Lacking any Democratic Party opponent during the 2015 general election, Jason Zachary was appointed as Representative by the Knox County Commission on August 24, 2015 to fill the District 14 House seat formerly held by Haynes. Zachary reportedly had his first oath of office staged inside his First Baptist Concord megachurch in Knoxville with then Tennessee House of Representatives Speaker Beth Harwell administering his oath of office.

In 2023, Zachary supported a resolution to expel Democratic lawmakers from the legislature for violating decorum rules. The expulsion was widely characterized as unprecedented.

===Tenure===

Zachary sponsored HB 563 which would protect businesses that refuse service to LGBTQ people.

Zachary has supported defunding public education in favor of private schools. Zachary's wife Holly is employed by the Concord Christian School in Knoxville.

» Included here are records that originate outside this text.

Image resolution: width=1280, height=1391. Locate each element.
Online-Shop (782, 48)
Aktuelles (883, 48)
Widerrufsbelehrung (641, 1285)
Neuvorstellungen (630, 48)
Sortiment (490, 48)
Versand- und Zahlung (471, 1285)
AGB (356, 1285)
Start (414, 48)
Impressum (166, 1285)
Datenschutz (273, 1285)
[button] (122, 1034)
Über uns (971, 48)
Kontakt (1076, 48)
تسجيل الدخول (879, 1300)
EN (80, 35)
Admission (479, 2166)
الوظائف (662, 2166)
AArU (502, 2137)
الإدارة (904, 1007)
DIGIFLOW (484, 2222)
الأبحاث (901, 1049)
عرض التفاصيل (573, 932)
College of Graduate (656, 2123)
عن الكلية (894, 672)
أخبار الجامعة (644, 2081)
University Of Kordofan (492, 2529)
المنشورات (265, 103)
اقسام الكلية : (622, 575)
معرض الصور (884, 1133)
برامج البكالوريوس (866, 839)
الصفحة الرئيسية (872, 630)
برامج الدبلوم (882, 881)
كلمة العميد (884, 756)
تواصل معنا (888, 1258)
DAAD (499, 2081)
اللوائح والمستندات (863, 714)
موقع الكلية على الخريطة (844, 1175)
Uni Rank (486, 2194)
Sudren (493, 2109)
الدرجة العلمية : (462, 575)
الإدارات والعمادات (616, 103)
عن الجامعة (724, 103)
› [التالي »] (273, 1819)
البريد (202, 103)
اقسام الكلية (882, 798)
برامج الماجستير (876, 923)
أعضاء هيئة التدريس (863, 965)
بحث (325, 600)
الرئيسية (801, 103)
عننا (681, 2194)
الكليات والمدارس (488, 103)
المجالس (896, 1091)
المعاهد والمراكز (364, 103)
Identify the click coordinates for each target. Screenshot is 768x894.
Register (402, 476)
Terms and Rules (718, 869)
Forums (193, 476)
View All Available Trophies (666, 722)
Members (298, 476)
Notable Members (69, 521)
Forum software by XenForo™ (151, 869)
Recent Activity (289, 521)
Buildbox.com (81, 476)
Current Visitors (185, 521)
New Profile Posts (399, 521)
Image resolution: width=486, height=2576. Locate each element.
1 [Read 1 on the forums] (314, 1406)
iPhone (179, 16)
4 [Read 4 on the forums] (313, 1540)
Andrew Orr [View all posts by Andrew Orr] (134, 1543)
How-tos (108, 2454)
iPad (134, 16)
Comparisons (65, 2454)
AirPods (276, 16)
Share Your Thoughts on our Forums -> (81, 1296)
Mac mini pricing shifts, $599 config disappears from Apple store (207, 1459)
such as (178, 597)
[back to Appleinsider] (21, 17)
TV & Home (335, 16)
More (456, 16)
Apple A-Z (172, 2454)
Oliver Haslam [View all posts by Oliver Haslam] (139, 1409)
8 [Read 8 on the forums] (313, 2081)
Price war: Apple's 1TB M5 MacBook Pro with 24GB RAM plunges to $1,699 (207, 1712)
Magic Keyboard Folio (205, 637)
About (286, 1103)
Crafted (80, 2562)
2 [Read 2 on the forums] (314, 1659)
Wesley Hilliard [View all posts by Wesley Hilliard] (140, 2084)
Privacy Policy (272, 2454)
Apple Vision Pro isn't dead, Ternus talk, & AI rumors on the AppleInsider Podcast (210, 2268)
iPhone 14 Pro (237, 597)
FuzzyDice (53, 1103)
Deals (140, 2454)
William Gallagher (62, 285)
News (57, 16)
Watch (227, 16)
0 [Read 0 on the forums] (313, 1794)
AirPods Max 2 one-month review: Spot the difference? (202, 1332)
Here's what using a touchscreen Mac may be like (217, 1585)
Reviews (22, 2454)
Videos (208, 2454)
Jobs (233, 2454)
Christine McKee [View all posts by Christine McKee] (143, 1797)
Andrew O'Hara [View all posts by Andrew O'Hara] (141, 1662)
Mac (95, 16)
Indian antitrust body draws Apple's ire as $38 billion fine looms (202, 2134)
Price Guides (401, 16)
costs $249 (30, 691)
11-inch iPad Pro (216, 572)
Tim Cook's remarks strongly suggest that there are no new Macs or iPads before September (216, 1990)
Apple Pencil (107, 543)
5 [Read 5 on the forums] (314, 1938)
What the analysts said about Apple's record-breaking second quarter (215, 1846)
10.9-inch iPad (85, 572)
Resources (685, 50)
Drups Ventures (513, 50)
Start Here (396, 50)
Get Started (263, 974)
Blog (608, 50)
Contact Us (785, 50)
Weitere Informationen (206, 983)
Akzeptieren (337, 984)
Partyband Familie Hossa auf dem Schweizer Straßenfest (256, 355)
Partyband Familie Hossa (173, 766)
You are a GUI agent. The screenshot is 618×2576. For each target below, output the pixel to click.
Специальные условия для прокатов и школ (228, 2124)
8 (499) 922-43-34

In September 2020, Zachary and Knox County Mayor Glenn Jacobs and 'The Bed Store' owner Roger Cunningham created a video for the group Freedom Forward TN describing the Knoxville Board of Health - its membership made up of mostly public health and medical professionals - as part of the "sinister forces within" the United States attacking America. The Freedom Forward TN video was posted online with photo images of the members of the Knoxville Board of Health who later reportedly stated that they felt threatened by the content of the video.